Microsoft To Add Yet Another Smartphone OS This Year
GMGruman writes "Someone at Microsoft either really loves mobile operating systems or can't make up his mind as to which to use, because Microsoft Thursday announced yet another mobile OS, its fifth. The new Windows Embedded Handheld OS will succeed Windows Mobile 6.5 and run on at least some existing Windows Mobile smartphones. It is not the same mobile OS, known as Windows Phone 7, that Microsoft earlier this year said would replace Windows Mobile and break with it in terms of compatibility so Microsoft could better compete with the iPhone and Google Android OS."
All this talk about Jailbreaking Android phones is for people who want root access but *DO NOT* want to re-flash their phone.
Or who discover, months into a contract, that they have a phone that uses tivoization to block re-flashing with firmware packaged by an individual.
...in smartphones and hand held devices in general.
iPhone -- iOS Unix
Android -- Linux
Palm -- Linux
RIM -- Moving to QNX
That leaves Symbian and Windows Mobile as the two non-'nix holdouts.

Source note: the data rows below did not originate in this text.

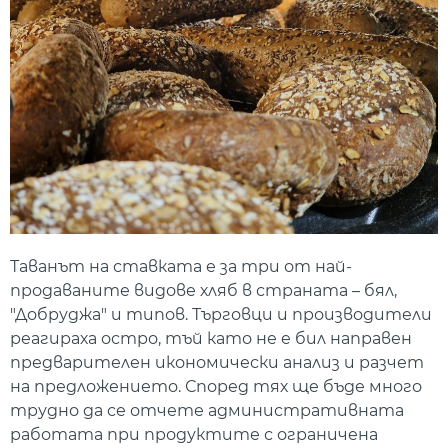
Таванът на ставката е за три от най-
продаваните видове хляб в страната – бял,
"Добруджа" и типов. Търговци и производители
реагираха остро, тъй като не е бил направен
предварителен икономически анализ и разчет
на предложението. Според тях ще бъде много
трудно да се отчете административната
работата при продуктите с ограничена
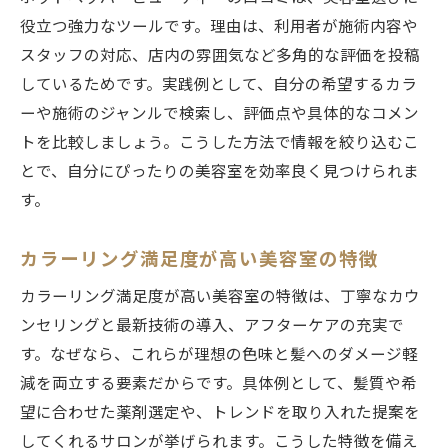
役立つ強力なツールです。理由は、利用者が施術内容や
スタッフの対応、店内の雰囲気など多角的な評価を投稿
しているためです。実践例として、自分の希望するカラ
ーや施術のジャンルで検索し、評価点や具体的なコメン
トを比較しましょう。こうした方法で情報を絞り込むこ
とで、自分にぴったりの美容室を効率良く見つけられま
す。
カラーリング満足度が高い美容室の特徴
カラーリング満足度が高い美容室の特徴は、丁寧なカウ
ンセリングと最新技術の導入、アフターケアの充実で
す。なぜなら、これらが理想の色味と髪へのダメージ軽
減を両立する要素だからです。具体例として、髪質や希
望に合わせた薬剤選定や、トレンドを取り入れた提案を
してくれるサロンが挙げられます。こうした特徴を備え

That's exactly what they did!
Windows Mobile looks like crap, and they know it. They maintained compatibility above all else, and the result is that you can use most of the familiar Windows API on it, and make all your apps look like tiny desktop apps. They worked but weren't very intuitive, especially in the new world of touch. Because of this, "Windows Phone 7" was announced as a completely incompatible OS, supporting only Silverlight apps. It's meant to be the next-gen platform that can compete with the slickness of the iPhone.
The problem is that Windows Mobile had a lot of business users and they weren't too happy with everything they make and use becoming obsolete overnight. That's the void this fills. This "Windows Embedded Handheld" maintains the compatibility platform they bought into.
I suspect the only difference between the two will be that one uses the old shell and one uses the new Silverlight shell -- it's already easy to confirm that Windows Phone 7 uses a similar (if not the same) platform underneath the new UI.